----- Study material

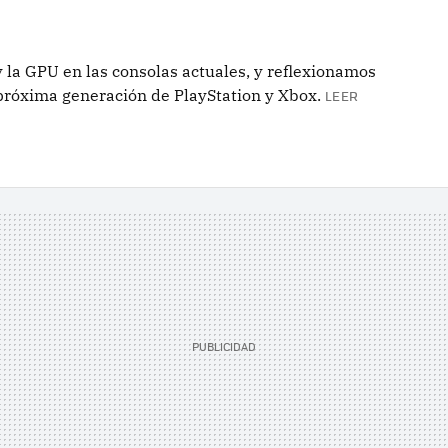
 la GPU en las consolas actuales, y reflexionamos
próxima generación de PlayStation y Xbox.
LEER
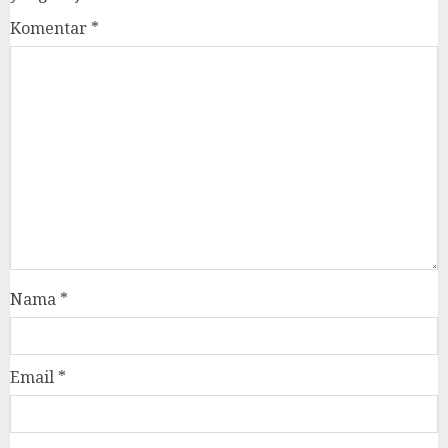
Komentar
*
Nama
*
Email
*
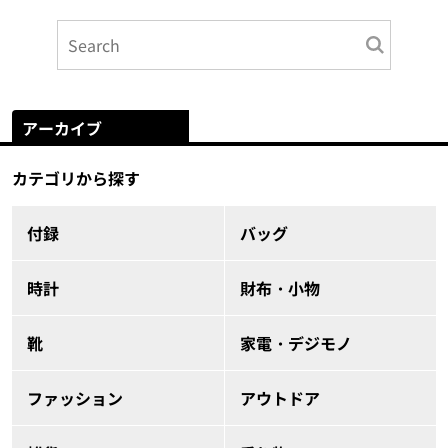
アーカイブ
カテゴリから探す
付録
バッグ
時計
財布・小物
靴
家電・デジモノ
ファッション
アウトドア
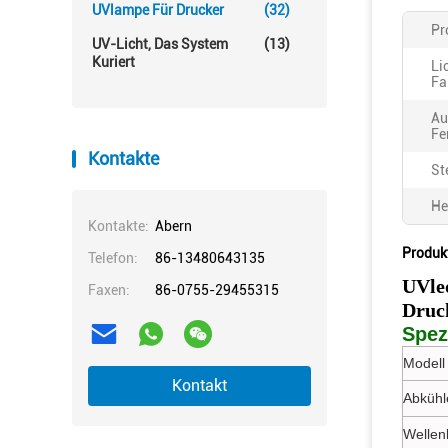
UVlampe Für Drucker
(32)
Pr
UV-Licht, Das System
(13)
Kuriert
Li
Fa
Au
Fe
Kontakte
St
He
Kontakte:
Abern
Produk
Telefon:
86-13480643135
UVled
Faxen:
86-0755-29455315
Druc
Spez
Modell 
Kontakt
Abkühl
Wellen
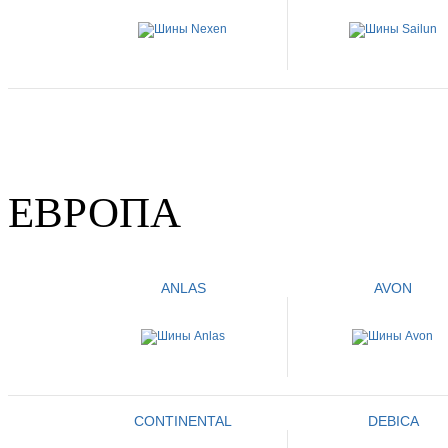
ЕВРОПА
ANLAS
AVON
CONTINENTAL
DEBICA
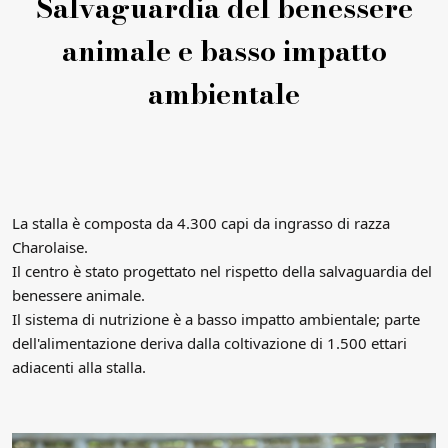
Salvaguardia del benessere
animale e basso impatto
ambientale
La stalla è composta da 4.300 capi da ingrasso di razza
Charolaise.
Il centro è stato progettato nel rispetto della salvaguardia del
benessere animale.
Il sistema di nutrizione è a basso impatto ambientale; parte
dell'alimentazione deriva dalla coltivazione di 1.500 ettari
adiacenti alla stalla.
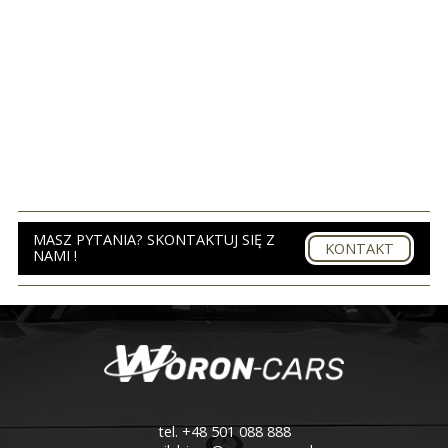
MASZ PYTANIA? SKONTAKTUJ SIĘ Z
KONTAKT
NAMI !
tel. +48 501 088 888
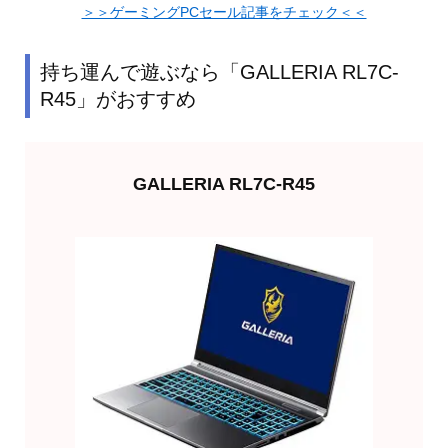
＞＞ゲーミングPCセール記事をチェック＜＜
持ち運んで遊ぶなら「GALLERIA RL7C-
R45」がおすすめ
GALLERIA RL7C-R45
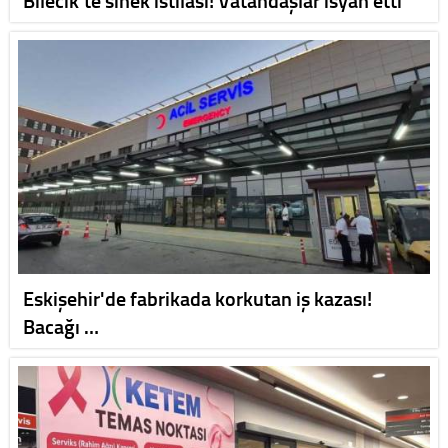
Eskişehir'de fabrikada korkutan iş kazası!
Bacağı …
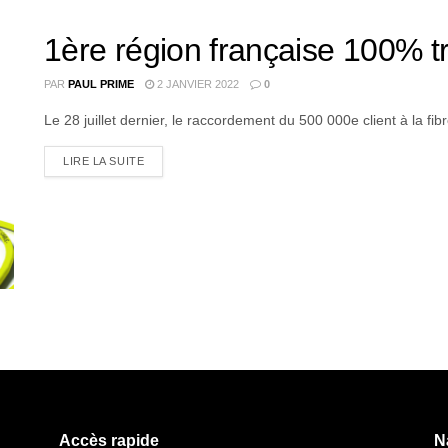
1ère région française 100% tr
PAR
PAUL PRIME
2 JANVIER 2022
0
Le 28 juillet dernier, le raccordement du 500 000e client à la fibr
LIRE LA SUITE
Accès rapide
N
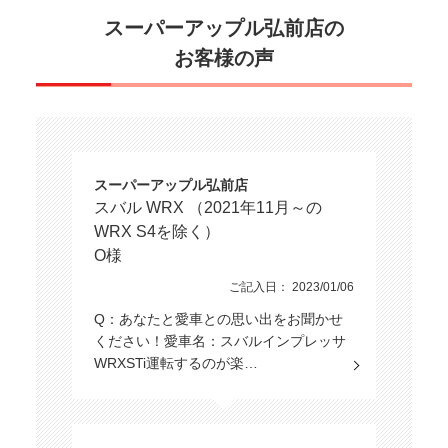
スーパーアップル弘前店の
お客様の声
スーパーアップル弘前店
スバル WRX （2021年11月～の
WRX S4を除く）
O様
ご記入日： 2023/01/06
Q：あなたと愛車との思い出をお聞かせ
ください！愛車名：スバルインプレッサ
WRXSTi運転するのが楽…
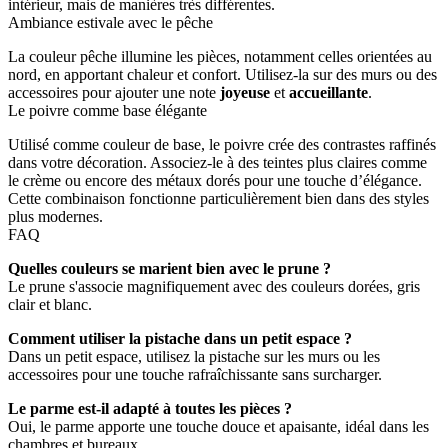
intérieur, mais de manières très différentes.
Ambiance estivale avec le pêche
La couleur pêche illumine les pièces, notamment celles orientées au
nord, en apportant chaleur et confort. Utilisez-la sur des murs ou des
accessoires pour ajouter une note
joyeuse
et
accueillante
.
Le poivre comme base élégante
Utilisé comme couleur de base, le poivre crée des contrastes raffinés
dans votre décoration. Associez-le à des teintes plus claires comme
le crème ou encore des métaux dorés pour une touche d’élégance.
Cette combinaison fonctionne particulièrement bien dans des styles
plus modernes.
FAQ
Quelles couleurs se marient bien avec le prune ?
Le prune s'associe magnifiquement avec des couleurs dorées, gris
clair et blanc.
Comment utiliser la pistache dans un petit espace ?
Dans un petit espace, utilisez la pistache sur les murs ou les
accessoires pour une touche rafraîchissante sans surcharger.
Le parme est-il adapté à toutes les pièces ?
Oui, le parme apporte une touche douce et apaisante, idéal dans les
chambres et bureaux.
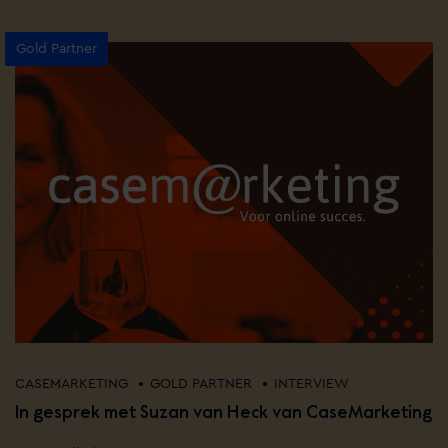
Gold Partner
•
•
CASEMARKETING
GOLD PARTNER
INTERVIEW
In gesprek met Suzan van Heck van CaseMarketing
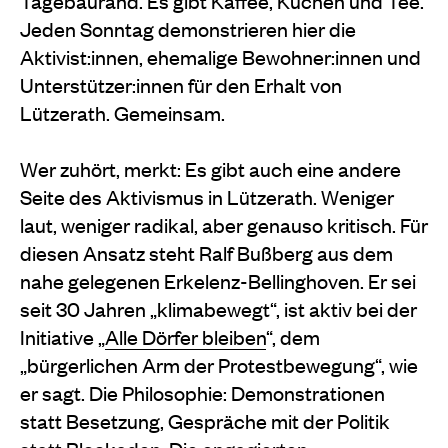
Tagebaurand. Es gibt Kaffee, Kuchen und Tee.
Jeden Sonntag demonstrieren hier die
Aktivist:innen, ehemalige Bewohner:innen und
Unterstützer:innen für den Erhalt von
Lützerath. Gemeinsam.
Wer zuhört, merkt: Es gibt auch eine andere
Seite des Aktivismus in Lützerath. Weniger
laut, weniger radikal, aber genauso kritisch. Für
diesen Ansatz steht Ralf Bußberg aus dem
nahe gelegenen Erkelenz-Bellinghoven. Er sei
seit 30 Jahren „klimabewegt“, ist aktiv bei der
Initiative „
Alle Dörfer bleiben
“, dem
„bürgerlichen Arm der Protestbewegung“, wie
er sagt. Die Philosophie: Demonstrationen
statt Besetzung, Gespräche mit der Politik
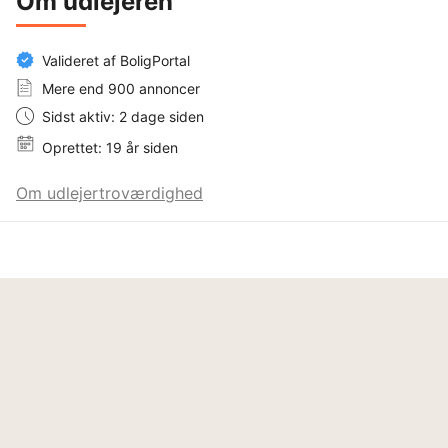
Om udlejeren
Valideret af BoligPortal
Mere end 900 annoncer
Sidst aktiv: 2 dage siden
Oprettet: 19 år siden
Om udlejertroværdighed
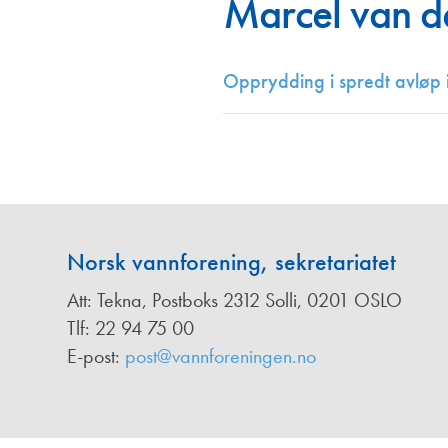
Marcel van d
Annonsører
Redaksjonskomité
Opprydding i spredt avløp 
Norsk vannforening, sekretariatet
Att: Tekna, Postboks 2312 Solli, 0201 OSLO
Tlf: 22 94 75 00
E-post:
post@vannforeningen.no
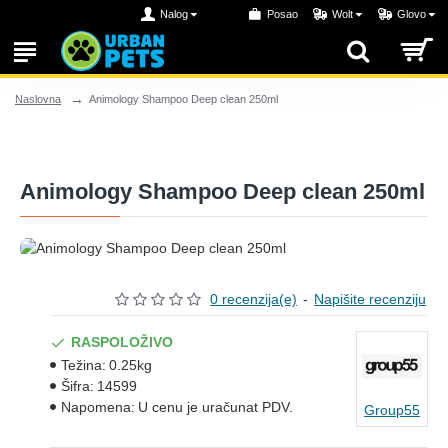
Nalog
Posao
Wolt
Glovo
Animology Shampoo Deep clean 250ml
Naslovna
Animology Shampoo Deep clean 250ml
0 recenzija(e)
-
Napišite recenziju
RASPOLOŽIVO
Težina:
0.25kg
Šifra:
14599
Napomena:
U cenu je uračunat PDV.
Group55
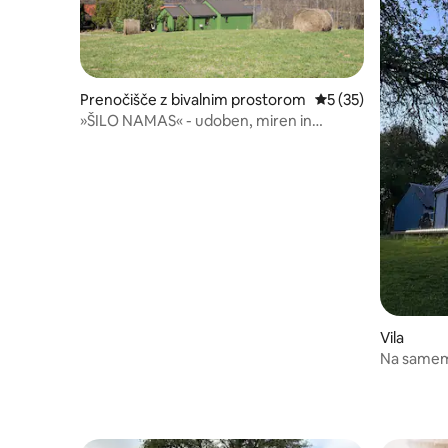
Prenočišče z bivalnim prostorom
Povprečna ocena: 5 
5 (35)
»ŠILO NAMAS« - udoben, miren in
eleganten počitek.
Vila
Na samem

----------

## About this exercise
Every line above from the line with "Wer zuhört, merkt: Es gibt auch eine andere" to the line with "er sagt. Die Philosophie: Demonstrationen", inclusive, must be returned exactly; no other line belongs in the reply.

## Result for this exercise
Wer zuhört, merkt: Es gibt auch eine andere
Seite des Aktivismus in Lützerath. Weniger
laut, weniger radikal, aber genauso kritisch. Für
diesen Ansatz steht Ralf Bußberg aus dem
nahe gelegenen Erkelenz-Bellinghoven. Er sei
seit 30 Jahren „klimabewegt“, ist aktiv bei der
Initiative „
Alle Dörfer bleiben
“, dem
„bürgerlichen Arm der Protestbewegung“, wie
er sagt. Die Philosophie: Demonstrationen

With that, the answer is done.